When the line containing "TEATRAL Q..." is found in the data below, copy it and each line after it through the line containing "grupo Falsa Modésti[...]", exactly and with no others.

Transcribed page contents
▽

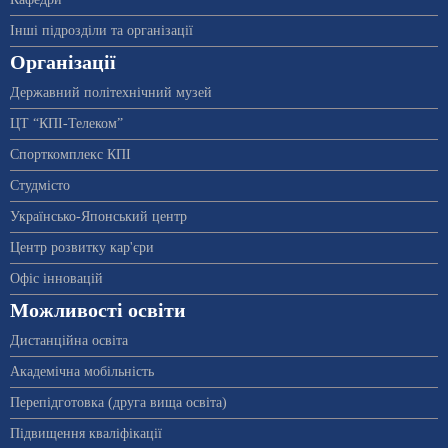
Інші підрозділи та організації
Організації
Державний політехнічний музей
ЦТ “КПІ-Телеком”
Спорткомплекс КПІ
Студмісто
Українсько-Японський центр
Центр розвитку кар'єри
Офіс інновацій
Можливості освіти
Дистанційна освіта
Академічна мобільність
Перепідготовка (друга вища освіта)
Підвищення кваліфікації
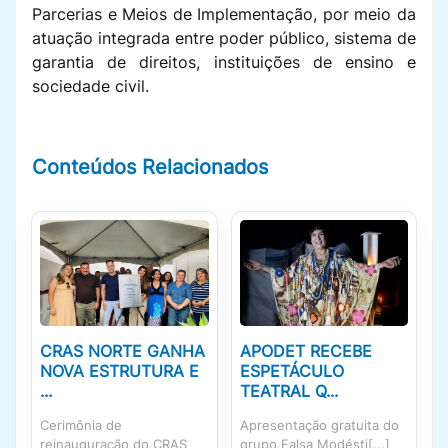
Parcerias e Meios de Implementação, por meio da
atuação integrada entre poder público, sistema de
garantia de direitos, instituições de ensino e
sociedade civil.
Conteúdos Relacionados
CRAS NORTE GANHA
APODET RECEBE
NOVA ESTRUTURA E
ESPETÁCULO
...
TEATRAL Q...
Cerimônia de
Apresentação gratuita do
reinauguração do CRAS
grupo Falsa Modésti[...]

△
▽

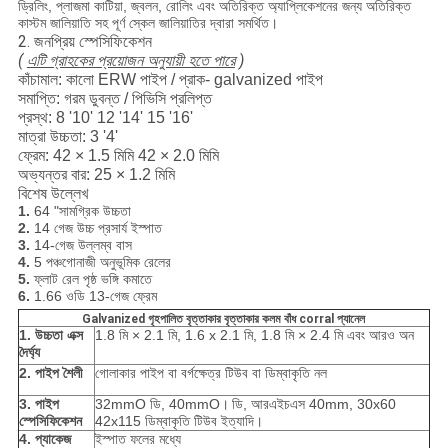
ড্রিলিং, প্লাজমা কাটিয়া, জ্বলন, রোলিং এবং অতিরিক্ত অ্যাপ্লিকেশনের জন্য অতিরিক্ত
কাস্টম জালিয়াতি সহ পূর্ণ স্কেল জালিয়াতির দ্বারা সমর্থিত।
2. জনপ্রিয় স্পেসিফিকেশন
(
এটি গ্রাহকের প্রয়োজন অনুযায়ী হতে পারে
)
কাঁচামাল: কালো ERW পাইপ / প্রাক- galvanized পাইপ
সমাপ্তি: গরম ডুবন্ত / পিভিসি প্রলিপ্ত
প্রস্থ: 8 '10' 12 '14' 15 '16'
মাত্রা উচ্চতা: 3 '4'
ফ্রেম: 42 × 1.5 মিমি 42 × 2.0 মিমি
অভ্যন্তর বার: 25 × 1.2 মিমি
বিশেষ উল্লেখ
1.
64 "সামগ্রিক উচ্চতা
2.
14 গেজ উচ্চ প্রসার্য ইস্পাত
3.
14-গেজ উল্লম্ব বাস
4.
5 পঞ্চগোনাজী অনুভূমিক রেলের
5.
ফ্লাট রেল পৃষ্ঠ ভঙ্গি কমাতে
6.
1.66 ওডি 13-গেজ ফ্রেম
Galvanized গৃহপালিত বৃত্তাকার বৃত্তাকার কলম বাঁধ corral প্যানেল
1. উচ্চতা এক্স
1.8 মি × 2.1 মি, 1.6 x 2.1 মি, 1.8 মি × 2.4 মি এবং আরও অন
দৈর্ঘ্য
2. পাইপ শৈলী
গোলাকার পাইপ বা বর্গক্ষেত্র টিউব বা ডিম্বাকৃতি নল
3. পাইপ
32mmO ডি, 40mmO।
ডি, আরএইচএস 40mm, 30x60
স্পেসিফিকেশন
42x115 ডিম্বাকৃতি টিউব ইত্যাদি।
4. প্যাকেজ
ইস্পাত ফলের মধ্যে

△

(OUTPUT OF THE TASK):
TEATRAL Q...
Cerimônia de
Apresentação gratuita do
reinauguração do CRAS
grupo Falsa Modésti[...]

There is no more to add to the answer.